Gene therapy is but one of the novel tools to emerge from the development of the branch of science termed molecular biology. Molecular biology is, in fact, a composite of two important pieces. The first of these is the collection of a series of biochemical techniques that facilitate understanding and manipulation of the genomic environment of the cell. The second component is conceptual. It changes our focus from primary manipulation of proteins by studying or manufacturing them exogenously and interacting with them (as with a monoclonal antibody), to an approach that manipulates cell proteins by using the nucleic acid base coding that is ultimately responsible for their production and degradation. In essence, this approach mimics ontogeny and has much greater flexibility and power.

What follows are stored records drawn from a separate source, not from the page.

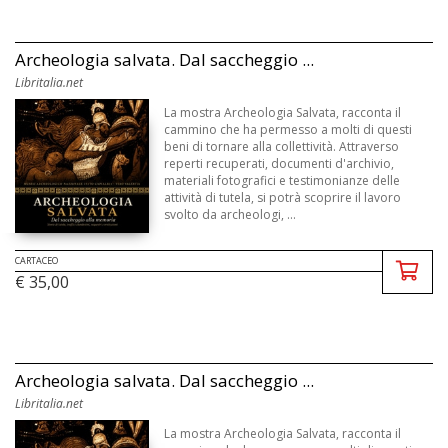
Archeologia salvata. Dal saccheggio ...
Libritalia.net
La mostra Archeologia Salvata, racconta il
cammino che ha permesso a molti di questi
beni di tornare alla collettività. Attraverso
reperti recuperati, documenti d'archivio,
materiali fotografici e testimonianze delle
attività di tutela, si potrà scoprire il lavoro
svolto da archeologi, ...
CARTACEO
€ 35,00
Archeologia salvata. Dal saccheggio ...
Libritalia.net
La mostra Archeologia Salvata, racconta il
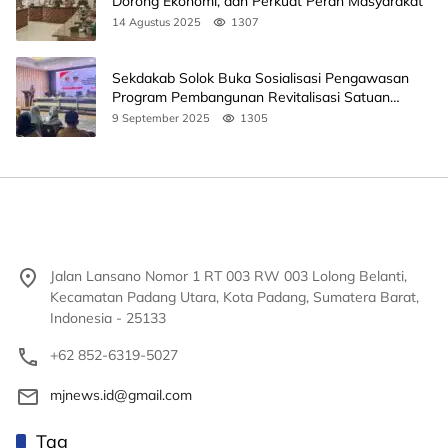
Dorong Ekonomi, dan Perkuat Peran Masyarakat
14 Agustus 2025
1307
Sekdakab Solok Buka Sosialisasi Pengawasan
Program Pembangunan Revitalisasi Satuan
Pendidikan
9 September 2025
1305
Jalan Lansano Nomor 1 RT 003 RW 003 Lolong Belanti,
Kecamatan Padang Utara, Kota Padang, Sumatera Barat,
Indonesia - 25133
+62 852-6319-5027
mjnews.id@gmail.com
Tag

To the surgeon who is just evolving an interest in this field, the information available must appear massive. Even so, the rate at which new information is being added is exponential and we must regard the entire field as still in relative infancy. Considering that there are about one hundred thousand genes in the human genome, each with its own transcriptional control parameters, many features of which are incorporated into the organization of base pairs preceding and sometimes remote from the gene itself, the magnitude of the science becomes apparent. On the other hand, some genes are far more important than others, and it is the manipulation of these genes that will receive initial attention. There is great excitement over the potential of gene therapy to introduce tumor suppressor genes, knock out genes that promote excessive growth in tumor cells, locate specific genes that control cell replication, introduce the genomic capacity to make critical proteins or polypeptides that are genetically deficient, inhibit the proliferative response to endothelial injury, transform scar tissue into contractile tissue or, in the terminology of the day, reengineer human physiology.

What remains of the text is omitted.